CV NEWS FEED // On March 25, the Solemnity of the Annunciation and the 30th anniversary of the encyclical Evangelium Vitae, the Vatican Dicastery for the Laity, Family, and Life published a pastoral framework for protecting human life and dignity.
Titled “Life is Always a Good,” the framework is a response to violations of human dignity around the globe, according to the Dicastery for the Laity, Family, and Life. The website adds that it is the result of an ongoing dialogue with bishops.
The guide is composed of 10 main sections, including themes for pastors to address, means of instructing the faithful, and the mission of spreading hope.
It first says that the pastor should identify challenges to the sanctity of life. Next, he should envision what a better future looks like, followed by setting general and specific goals. After that, he should carry out specific lines of action to achieve his goals, setting up a program to continue those objectives and a way to ensure that the program is meeting them.
“In a time marked by extremely serious violations of human dignity,” Cardinal Kevin Farrell wrote in a presentation for the framework, “with many countries afflicted by wars and all sorts of violence — especially against women, children before and after birth, adolescents, people with disabilities, the elderly, the poor and migrants — we must forge a genuine Pastoral Care of Human Life to put into practice what is also reiterated in the recent Declaration Dignitas Infinita.”
The last section of the framework, titled “Mission: Sow ‘Seeds of Hope,’” offers a step-by-step guideline for discerning how to protect life on a diocesan and a parish level.

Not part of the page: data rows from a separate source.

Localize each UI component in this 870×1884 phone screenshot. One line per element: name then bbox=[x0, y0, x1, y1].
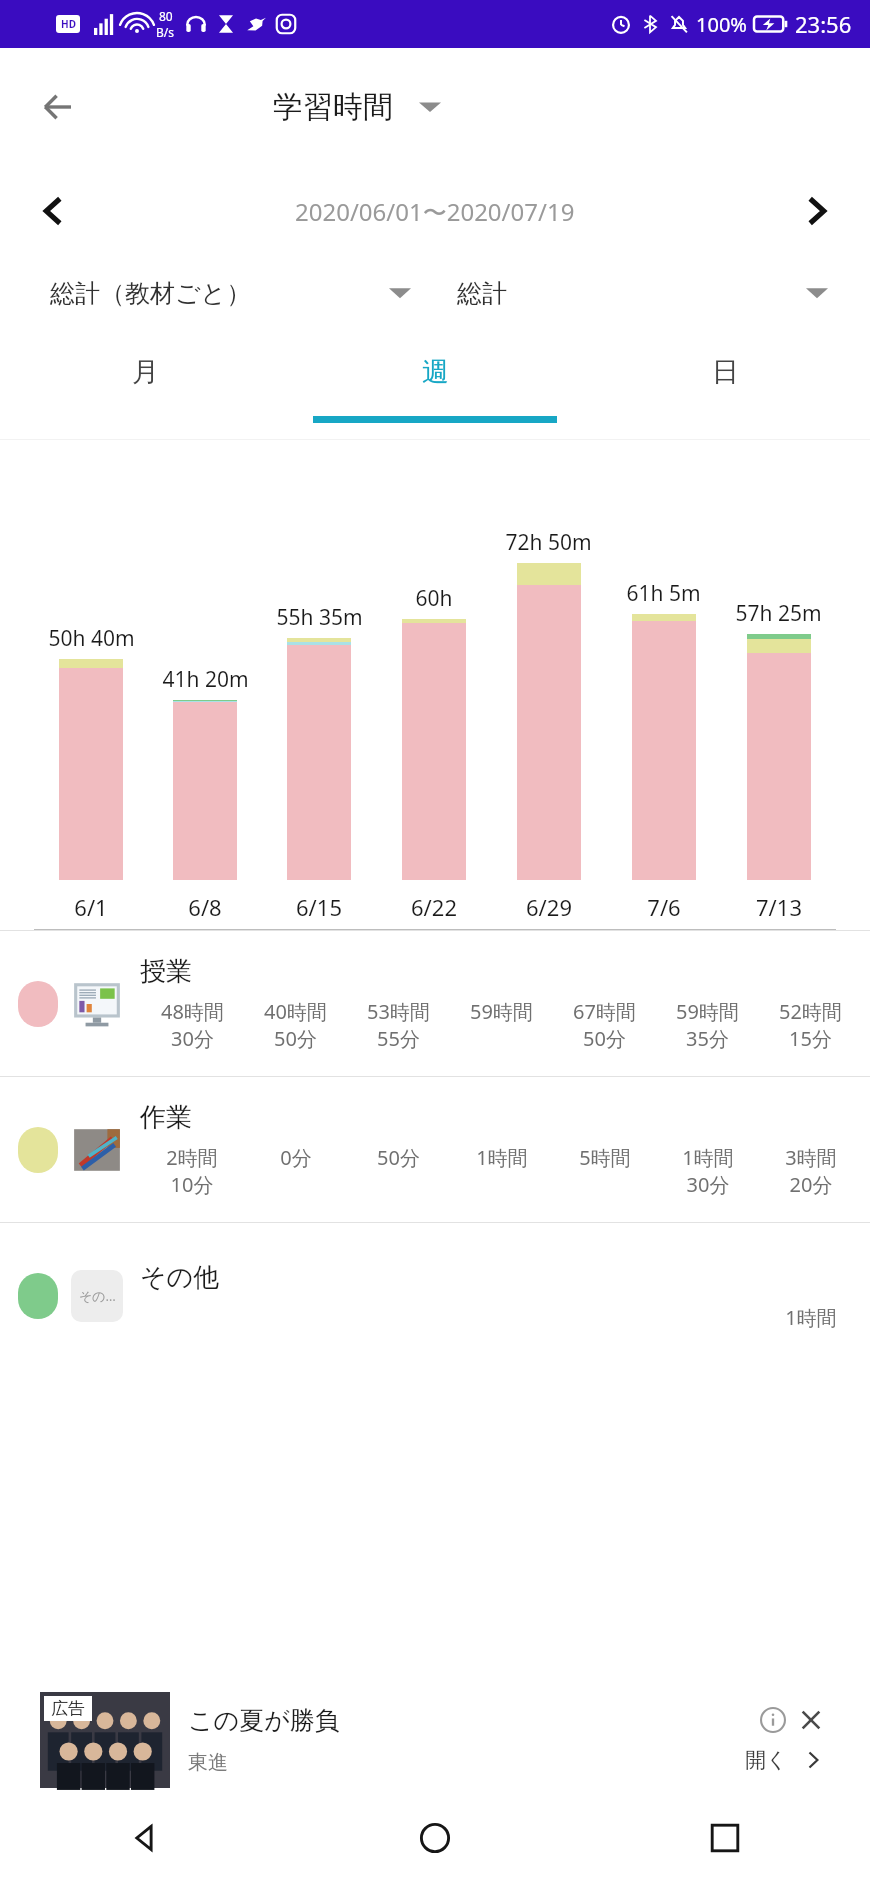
staticText: その… bbox=[79, 1287, 116, 1305]
button[interactable]: Close ad bbox=[798, 1707, 824, 1733]
staticText: 6/29 bbox=[526, 892, 572, 922]
button[interactable]: 学習時間 bbox=[265, 82, 449, 132]
button[interactable]: 月 bbox=[0, 329, 290, 439]
staticText: 週 bbox=[422, 355, 449, 389]
staticText: 72h 50m bbox=[505, 528, 592, 557]
staticText: 東進 bbox=[188, 1750, 228, 1775]
button[interactable]: Recents bbox=[580, 1792, 870, 1884]
staticText: 5時間 bbox=[579, 1144, 631, 1171]
button[interactable]: 週 bbox=[290, 329, 580, 439]
staticText: 広告 bbox=[51, 1698, 85, 1719]
other: Ad info bbox=[760, 1707, 786, 1733]
staticText: この夏が勝負 bbox=[188, 1705, 340, 1736]
staticText: 53時間 55分 bbox=[367, 998, 430, 1052]
staticText: 学習時間 bbox=[273, 88, 393, 126]
staticText: 59時間 bbox=[470, 998, 533, 1025]
staticText: 6/22 bbox=[411, 892, 457, 922]
staticText: 開く bbox=[745, 1747, 788, 1773]
button[interactable]: Back bbox=[30, 78, 88, 136]
staticText: 41h 20m bbox=[162, 665, 249, 694]
staticText: 1時間 bbox=[476, 1144, 528, 1171]
button[interactable]: 総計 bbox=[435, 257, 870, 329]
staticText: B/s bbox=[156, 24, 175, 40]
staticText: 月 bbox=[132, 355, 159, 389]
staticText: HD bbox=[61, 17, 76, 31]
button[interactable]: その… bbox=[0, 1223, 870, 1368]
button[interactable]: 日 bbox=[580, 329, 870, 439]
staticText: 67時間 50分 bbox=[573, 998, 636, 1052]
staticText: 23:56 bbox=[795, 9, 852, 39]
button[interactable]: Back bbox=[0, 1792, 290, 1884]
staticText: 7/6 bbox=[647, 892, 681, 922]
staticText: 80 bbox=[159, 8, 173, 24]
staticText: 52時間 15分 bbox=[779, 998, 842, 1052]
staticText: 6/8 bbox=[188, 892, 222, 922]
staticText: 55h 35m bbox=[276, 603, 363, 632]
staticText: 100% bbox=[696, 11, 747, 38]
button[interactable]: Next period bbox=[786, 180, 848, 242]
staticText: その他 bbox=[140, 1261, 220, 1294]
staticText: 50h 40m bbox=[48, 624, 135, 653]
staticText: 50分 bbox=[377, 1144, 420, 1171]
staticText: 1時間 30分 bbox=[682, 1144, 734, 1198]
staticText: 61h 5m bbox=[626, 579, 701, 608]
staticText: 40時間 50分 bbox=[264, 998, 327, 1052]
staticText: 2時間 10分 bbox=[166, 1144, 218, 1198]
staticText: 6/1 bbox=[74, 892, 108, 922]
staticText: 作業 bbox=[140, 1101, 192, 1134]
button[interactable]: 広告 bbox=[40, 1688, 830, 1792]
staticText: 57h 25m bbox=[735, 599, 822, 628]
staticText: 総計（教材ごと） bbox=[50, 278, 252, 309]
staticText: 2020/06/01〜2020/07/19 bbox=[295, 195, 575, 228]
staticText: 3時間 20分 bbox=[785, 1144, 837, 1198]
button[interactable]: 総計（教材ごと） bbox=[0, 257, 435, 329]
staticText: 0分 bbox=[280, 1144, 312, 1171]
staticText: 7/13 bbox=[756, 892, 802, 922]
staticText: 60h bbox=[415, 584, 453, 613]
button[interactable]: Home bbox=[290, 1792, 580, 1884]
button[interactable]: 作業 bbox=[0, 1077, 870, 1222]
staticText: 総計 bbox=[457, 278, 507, 309]
staticText: 授業 bbox=[140, 955, 192, 988]
staticText: 59時間 35分 bbox=[676, 998, 739, 1052]
staticText: 日 bbox=[712, 355, 739, 389]
staticText: 48時間 30分 bbox=[161, 998, 224, 1052]
button[interactable]: 授業 bbox=[0, 931, 870, 1076]
staticText: 6/15 bbox=[296, 892, 342, 922]
button[interactable]: Previous period bbox=[22, 180, 84, 242]
staticText: 1時間 bbox=[785, 1304, 837, 1331]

In the framework’s presentation, Cardinal Farrell encouraged bishops and priests to read the framework in order to help form workers, educators, teachers, parents, young people, and children in understanding the dignity of human life.
The cardinal also spotlighted Pope Francis’ views on how abortion, euthanasia, and other human rights abuses are attacks on life.
“The plague of abortion is an attack on life,” the Pope said to the Science and Life Association in 2015. “Allowing our brothers and sisters to die on boats in the strait in Sicily is an attack on life. Dying on the job because the minimum safety standards are not respected is an attack on life. Death from malnutrition is an attack on life. Terrorism, war, violence; so is euthanasia. Loving life means always taking care of the other, wanting the best for him, cultivating and respecting her transcendent dignity.”